Insurance Premiums and Deductibles

  • While I am not an insurance broker, I have come to see time and again how a lack of training on our complicated insurance system creates barriers to accessing care in the United States. 
  • This is the second post in a multi-part series aimed to help you understand how American insurance works so that you can protect your finances and use your insurance benefits to help you access any and all medical treatment, including mental health treatment.
  • The first post covered the basics of insurance networks. Today we’ll cover the basics of insurance payments: Premiums and Deductibles. 
  • Premiums: This is the “subscription” fee for your specific insurance plan for you and / or your family to be members of the plan. This gets paid directly to your insurance company. Premiums are usually paid monthly and can change from year to year.
  • If you get your insurance plan through your employer one of the big perks is that employers often contributes to the cost of the premium. You may pay $10 – $500 or more a month, and that still may only be a fraction of that “subscription” fee for your plan.
  • Deductible:  A deductible is set amount you must pay towards your medical treatments before insurance kicks in and contributes to the cost of treatment moving forward. You pay your deductible to your medical providers. Deductibles reset annually, and the deductible amount can change from year to year.
  • For some services the “deductible is waived”, this means your insurance contributes to the cost of the medical service right away. For other services you will have to pay the deductible amount in medical care before your insurance plan contributes to the cost.
  • Often, plans with low premiums have high deductibles or other fees. This means you pay less every month as your set fee, but when you need to access care you may be on the hook for more.
  • So, you want to pay attention to your premium cost (this is how much you pay a month to have a membership to your plan) AND your deductible amount (this is how much you have to pay before your insurance starts contributing). 
  • See today’s post for more information about types of deductibles, why insurance premiums can increase if you leave a job and go on COBRA, and for examples about how all of this works.

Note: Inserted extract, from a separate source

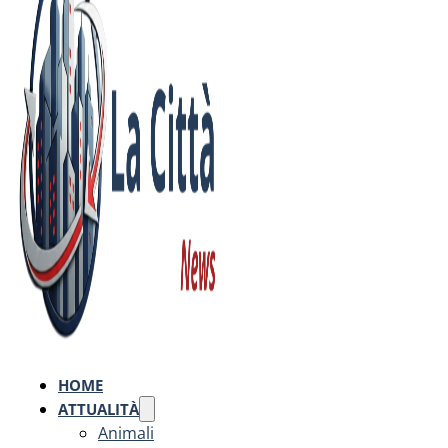
HOME
ATTUALITÀ
Animali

Generally speaking, premiums are straight forward when you think of them like a subscription fee. The only caveat to that is understanding what happens if you leave a job and want to access your insurance through COBRA.


When you leave a job in the US you are often eligible for COBRA. This means you can keep the same insurance plan for a period of time that you had at your company, but (unless your company agrees to continue contributing to your premium payments) you are responsible for the premium costs. Often premiums go WAY up if your company isn’t chipping in. This is because you were always only paying a fraction of the subscription fee and one of the perks of being an employee was the company’s contribution to the plan. 


Deductibles are less straight forward given there are individual, family, in-network and out-of-network deductibles on most plans. First, let’s understand key language: Once you’ve paid for enough of your medical expenses to hit the magic number of your deductible it is considered “satisfied” or “met”. 


Individual and family deductibles are aimed to protect a family from having to pay too much in medical expenses in any given year. The deductible is considered satisfied for all members when the family deductible is met, even if individual deductibles aren’t met. I know that’s confusing, there is an example in the comments (#4) that will help. 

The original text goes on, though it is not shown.